After five seasons coaching everyone from Anthony Davis to Zion Williamson to DeMarcus Cousins, Alvin Gentry was fired by the Pelicans on Saturday, days after a lackluster showing in the NBA’s bubble eliminated New Orleans from playoff contention.
Gentry, a son of the “Seven Seconds or Less” Suns, won 43.7 percent of his games while in New Orleans, with one postseason appearance and one playoff series win. While he was at the helm, the Pelicans suffered a number of harsh injuries, went through a front office regime change, and made several major trades.

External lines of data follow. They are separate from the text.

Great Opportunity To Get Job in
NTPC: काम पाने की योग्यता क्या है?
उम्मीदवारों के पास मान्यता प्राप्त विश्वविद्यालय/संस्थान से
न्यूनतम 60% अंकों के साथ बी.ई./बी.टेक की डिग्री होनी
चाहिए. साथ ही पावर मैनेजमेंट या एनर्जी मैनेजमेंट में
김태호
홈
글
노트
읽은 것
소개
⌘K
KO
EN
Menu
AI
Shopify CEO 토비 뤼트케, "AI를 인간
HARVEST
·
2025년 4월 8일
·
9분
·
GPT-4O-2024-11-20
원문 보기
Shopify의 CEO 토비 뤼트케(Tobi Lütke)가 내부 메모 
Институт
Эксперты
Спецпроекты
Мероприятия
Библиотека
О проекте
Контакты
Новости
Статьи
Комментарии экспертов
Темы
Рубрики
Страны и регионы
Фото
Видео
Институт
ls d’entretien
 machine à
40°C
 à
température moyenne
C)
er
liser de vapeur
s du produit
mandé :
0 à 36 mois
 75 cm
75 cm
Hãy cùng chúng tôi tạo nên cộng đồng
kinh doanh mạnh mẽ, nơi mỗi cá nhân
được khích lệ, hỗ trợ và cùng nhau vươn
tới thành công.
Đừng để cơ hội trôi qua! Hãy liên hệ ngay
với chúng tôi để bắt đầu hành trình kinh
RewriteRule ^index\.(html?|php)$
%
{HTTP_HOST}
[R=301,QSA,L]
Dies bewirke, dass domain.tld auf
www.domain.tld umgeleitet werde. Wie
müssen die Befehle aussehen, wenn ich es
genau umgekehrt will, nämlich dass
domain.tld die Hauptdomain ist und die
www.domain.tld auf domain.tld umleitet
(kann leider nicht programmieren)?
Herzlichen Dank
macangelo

This season was yet another in a long line of challenges for Gentry, as Zion, the player that made him leap from his chair on lottery night, missed the first 44 games of the season. The Pelicans surged in the standings after Williamson returned, but after being considered strong candidates to make the West’s play-in games in the NBA’s restart, Zion was forced to play limited minutes after missing the exhibition period and New Orleans crawled to 2-6 in the bubble.
Gentry and new vice president of basketball operations David Griffin go back to the Seven Seconds days in Phoenix, but Griffin didn’t hire Gentry in New Orleans. Rumors have lingered about Gentry’s exit dating back to last offseason. The New York Times’ Marc Stein reported that Griffin may have even made the decision to part ways before the Pelicans even entered the bubble.
Now Griffin is tasked with a big decision: Who is the right coach to shepherd Zion through his formative years? The most popular candidates reported in the aftermath of the decision include Clippers assistant Ty Lue, Lakers assistant Jason Kidd, and current Nets interim Jacques Vaughn.
Lue could be the front-runner given his relationship with Griffin, as the pair won the 2016 title as part of the LeBron-led Cavs. Coaching LeBron, or rather, having LeBron let you coach him, is the best selling point on Lue’s résumé. Talks to make him LeBron’s coach on the Lakers stalled last summer, leading him to take an assistant gig with Doc Rivers, but Lue seems primed to get another head coaching shot. His ability to connect with stars and get the most out of them bodes well for a potential partnership with Zion.
Kidd’s name still draws eyeballs; it seems like no matter what the open job is these days, his name will pop up among the candidates. Kidd may be the opposite of Lue, as an example of what happens when you’re not able to succeed with a superstar. Kidd got his shot with a young Giannis and didn’t end up being the right coach to push that Bucks team toward title contention. But he did improve them as they were growing up, and maybe he could do the same with a young team in New Orleans.
Vaughn is the wild card on the short list. The feisty Nets are still in the playoffs, so Vaughn is busy, and he’s expected to at least be considered for his current job too. Vaughn also has a relationship with Pelicans GM Trajan Langdon, who was previously the assistant GM in Brooklyn.
Aside from Mark Jackson and Jeff Van Gundy, the Pels and Nets might be fighting over the same candidates while the Bulls also try to hire a new coach following the firing of Jim Boylen. Teams like the Kings and Sixers may have openings to fill soon too. The competition could heat up quickly, so it makes sense that, only two days after their season officially ended, the Pelicans pulled the plug on the Gentry era.
The importance of this decision can’t be overstated. Though he’s still raw, Zion has already shown he’s unlike any player in the league. He could be generationally great, and he could be the player to finally bring New Orleans to the forefront of the league. First, though, he needs the right person to guide him there.